Arbeitsminister François Rebsamen hat zwar in den vergangenen Monaten trotz wiederholter Ankündigungen nicht die Arbeitslosenrate verringert. Aber kaum war er im Amt bestätigt, verkündete er Ende August, nun würden die angeblich zu Sozialbetrug neigenden Erwerbslosen endlich Kontrollen unterzogen. Wer keine Anstrengungen zur Stellensuche nachweisen kann, dem oder der droht der vorübergehende Entzug der Leistungen der Arbeitslosenkasse. In Wirklichkeit werden entsprechende Kontrollen jedoch in aller Diskretion seit einem Jahr in vier französischen Départements probeweise durchgeführt. Dafür wurden spezielle Kontrollteams eingesetzt. Gut sechs Prozent der kontrollierten Erwerbslosen verloren ihre Bezüge in einem ersten Anlauf je für 14 Tage. Es wird nun versucht, das erprobte Verfahren allgemein einzuführen.

Zu den weiteren ersten Maßnahmen des umgebildeten Kabinetts gehörte auch die Aufhebung des Mietspiegels, den die bis März amtierende Wohnungsministerin Cécile Duflot (Grüne) eingeführt hatte.
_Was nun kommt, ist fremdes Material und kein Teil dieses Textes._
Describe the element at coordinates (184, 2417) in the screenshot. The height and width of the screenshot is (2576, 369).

Es handelte sich um eine Mietpreisbindung, die Obergrenzen bei Neuvermietungen festlegen und so die rasant steigenden Mietkosten zumindest eindämmen sollte. Valls erklärte sie zum Hindernis für den Wohnungsbau und setzt nun stattdessen auf wirtschaftsliberale Maßnahmen wie Steuergeschenke für Investoren.
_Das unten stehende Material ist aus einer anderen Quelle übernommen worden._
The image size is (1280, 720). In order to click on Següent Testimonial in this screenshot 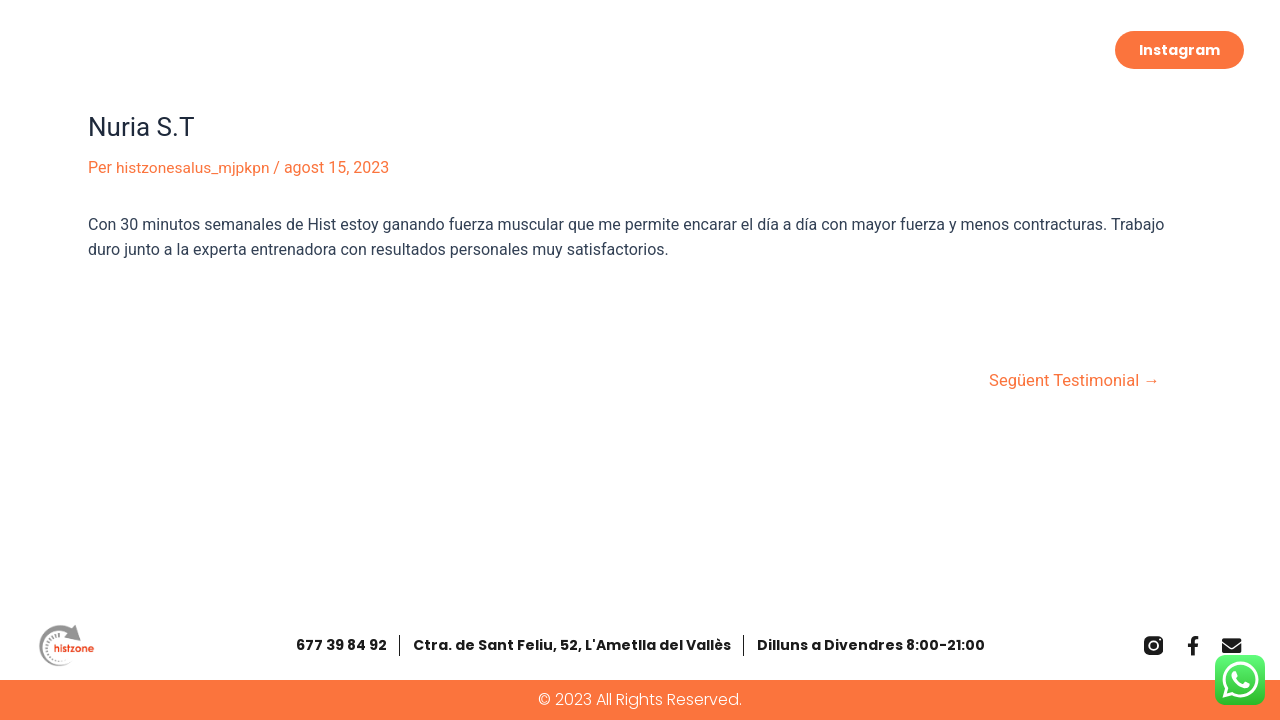, I will do `click(1071, 380)`.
Da die Regierung weitere, bereits vor der Kabinettsumbildung angekündigte »Reformvorhaben« in der Hinterhand hält, könnte sie auch in der eigenen Partei auf Widerstand stoßen. Zu den Vorhaben gehören unter anderem eine Erleichterung der Sonntagsarbeit, die Abschaffung der bislang alle fünf Jahre stattfindenden Wahlen der Arbeitsgerichte durch sämtliche Lohnabhängigen und Unternehmer sowie die mehrjährige Aussetzung der Verpflichtung zur Einrichtung von Betriebsräten in Unternehmen mit wachsender Mitarbeiterzahl. Nicht wenige Mitglieder des Parti socialiste (PS) ballen längst die Fäuste in der Tasche über die Politik von Valls, der als Anwärter auf die Präsidentschaftskandidatur bei der Urabstimmung 2011 mit einer innerparteilichen Rechtsaußenposition angetreten war und dabei nur 5,6 Prozent der Stimmen erreicht hatte.

Bei der Sommeruniversität des PS in La Rochelle weigerte sich der Ordnerdienst der Partei, den Premierminister zu schützen, und bei seinem Auftritt wurde er bei der Nennung des Worts »Unternehmen« ausgepfiffen. Kurz zuvor hatte Valls als Antrittsrede nach der Kabinettsumbildung eine Ansprache bei der Sommeruniversität des Unternehmerverbands Medef im Pariser Umland gehalten. Dort proklamierte er seine »Liebe für die Unternehmen« und meinte dabei sicherlich nicht vergesellschaftete Unternehmen unter demokratischer Kontrolle, wie das Programm der Sozialistischen Partei sie in den siebziger Jahren noch vorsah. Die Vertreter des Kapitalverbands hatten Valls stehende Ovationen gegeben. In seiner eigenen Partei wird diese Kumpanei jedoch nicht von allen gern gesehen, jedenfalls nicht in diesem Ausmaß und dieser Offenheit.